In my Wisdom Wednesday series, I’ll eventually do a post about the difference I see between what I call “black & white” thinkers and “grey area” thinkers. (Myers-Briggs has 16 classifications. True Colors has 4. Hamology basically only has 2!)
One big aspect of this difference is that are those who think there are hard boundaries between a person’s work and personal life and those who realise that is impossible.
Well, maybe not impossible if the “box” of your life is narrow and you rarely go out, don’t volunteer, don’t read the news and don’t engage with the world, I guess that may be true.
But after spending a weekend at the Sask NDP Convention as a CUPE delegate, it only reinforced how intertwined various aspects of our lives are – personal and professional, political and voluntary, friends and foes. (And how, at the end of the day, all six of those things are political – whether you think so or not.)

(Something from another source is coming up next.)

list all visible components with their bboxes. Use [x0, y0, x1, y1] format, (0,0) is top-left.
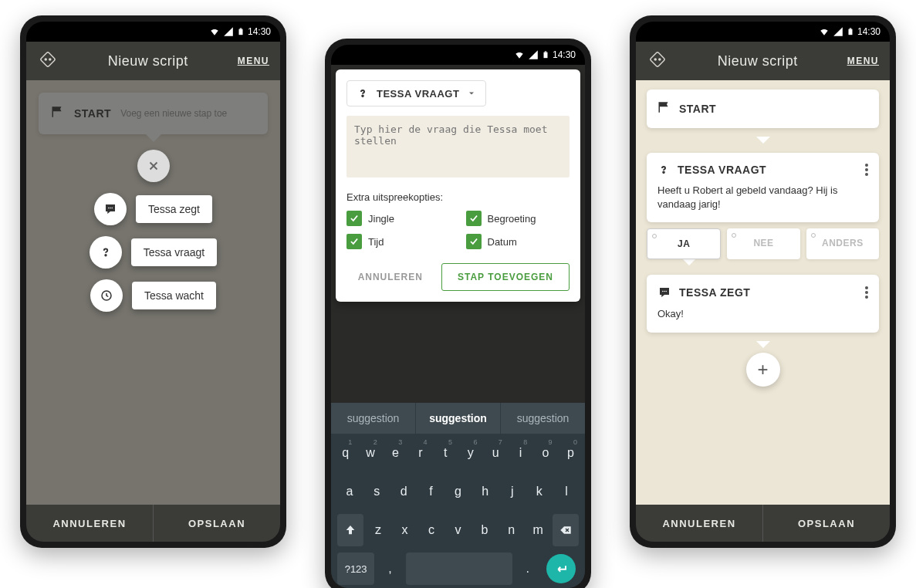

In the course of a weekend, I heard about the Sask Party’s attacks on the education and healthcare systems. I heard about their abuse of the Notwithstanding Clause and how it would affect some of the most marginalized children in the province (including one of my son’s best friends who would’ve been impacted directly if these rules were in place when that friend announced they were transgender three years ago when they graduated from grade eight and were preparing to move to high school.
During the weekend, I talked to MLAs and City Councillors and they talked to me about what’s happening at the library and in my life.
She never attended an NDP convention in her life but I talked to numerous people who knew my mother because of her long nursing career spent in Indian Head and being actively involved with SUN.
I bumped into people who I knew through CUPE’s role representing the library’s workers.
I got texts from coworkers asking how the convention was going.
I bumped into someone who works at Queensbury Center who I had helped multiple times at the library.
Someone else asked if I was still working at the last branch they saw me at (I am not.)
I spent much of Sunday responding to trolls that are probably 90% bots after one of my tweets went mini-viral (yeah, I know – don’t feed the trolls!) 😉
I skipped some NDP social events to go for drinks with another group of incredibly progressive people I enjoy spending time with and learning from.
And I heard and saw things – about homelessness and minimum wage, reading scores and poverty, addictions and immigration – that are part of my work every single day at the library.